The apparent hypocrisy infuriated many across the state. It even prompted outgoing San Diego Mayor Kevin Faulconer, a Republican, to announce that he is considering a challenge to Newsom in 2022 as a result of the dinner and the elite entitlement it seemed to represent.
In a public apology, Newsom said that “the spirit of what I’m preaching all the time was contradicted.”
“I need to preach and practice,” he said, “not just preach.”
On Sunday evening, Newsom announced that he and his family are in quarantine after learning that three of his four children were exposed late last week to a California Highway Patrol officer, part of the family security detail, who tested positive for the virus.
At the entrance to Overland Co., a high-end clothing store in a historic corner building, sits a bottle of hand sanitizer and the aspirational sign warning that only five customers are allowed in at once. On a recent weekend morning there was no threat to that limit, the store empty except for its two employees.
“It’s the uncertainty that we have now,” said Janise Dawson, manager of the Napa Valley Hotel and Suites downtown here. “Groups are calling and canceling because they have no idea what to expect.”
Earlier this month, in the days before the new regulations were imposed, Dawson said the hotel was 75 percent full. Now, she said, not even a quarter of the rooms have guests.
“This is by far the worst situation we’ve ever seen,” said Dawson, who has been in the hotel business for three decades. “My positive side believes they are just shutting us down for the holidays to be careful, then will slowly open us back up. Hopefully we can start the new year strong.”

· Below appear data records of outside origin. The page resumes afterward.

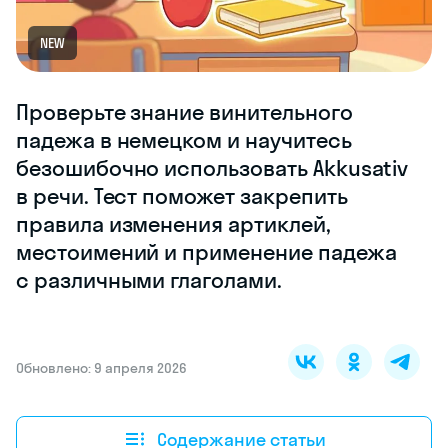
NEW
Проверьте знание винительного
падежа в немецком и научитесь
безошибочно использовать Akkusativ
в речи. Тест поможет закрепить
правила изменения артиклей,
местоимений и применение падежа
с различными глаголами.
Обновлено: 9 апреля 2026
Содержание статьи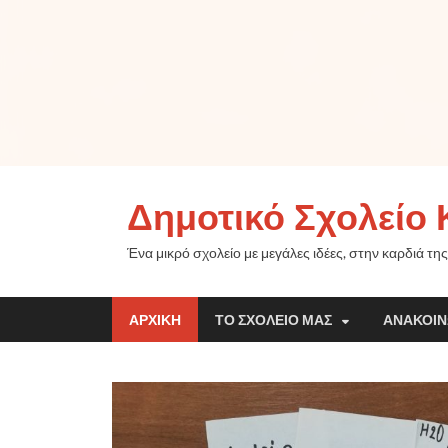
Δημοτικό Σχολείο 
Ένα μικρό σχολείο με μεγάλες ιδέες, στην καρδιά της
ΑΡΧΙΚΉ
ΤΟ ΣΧΟΛΕΊΟ ΜΑΣ
ΑΝΑΚΟΙΝ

The Wildcat Vintage Clothing Store is empty except for Thea Witsil, the owner behind the protective plexiglass and counter. Patrons must use hand sanitizer before entering and wear a mask, which Witsil has been making for months from vintage cloth.
She is not surprised by the spike.
“I mean, people are idiots,” Witsil said. “Wear a mask, wash your hands — I mean, these are basic concepts people seem to be struggling with.”
Witsil has been in business here for 21 years and feels “like I’ve seen it all and lived through it all.”
“But this has been unlike any other event,” she said.
Witsil said it is not Napa residents who are responsible for the rise in cases but the tourists who continue to trickle in. Outside her shop window is a man wearing a Pittsburgh T-shirt, a camera around his neck, and no mask.
“The problem is not with our community,” she said. “But people from out of town are challenged, to say the least.”
Pera Leather is going out of business along 1st Street. Tasting rooms, from the fancy to the funny, are mostly empty.
A chalk-written sign in the window of Rebel Vintners reads: “Wine is the answer. What was the question?” A masked Sabrina Jawer, who recently received her master’s degree in wine management, sits on a stool behind the counter.
“It has definitely cut down on our foot traffic,” Jawer said. “Now we’re about to enter the rainy season, so it will be interesting to see what happens when we have to be inside.”
Like other tasting rooms, Rebel, a collective owned by three Napa winemakers, has an outdoor “parklet,” a tented area where tasting can take place.
But Rebel tried to make its mark by being the fun guys on a block of more stuffy vintners, offering board games and vinyl nights to patrons. Those are on hold, even as Jawer continues to dread having to clean every piece of every board game in the age of the coronavirus.
“We were doing better when we started up the indoor stuff again,” she said. “But I guess it’s not that surprising that because of it we have backslid a bit.”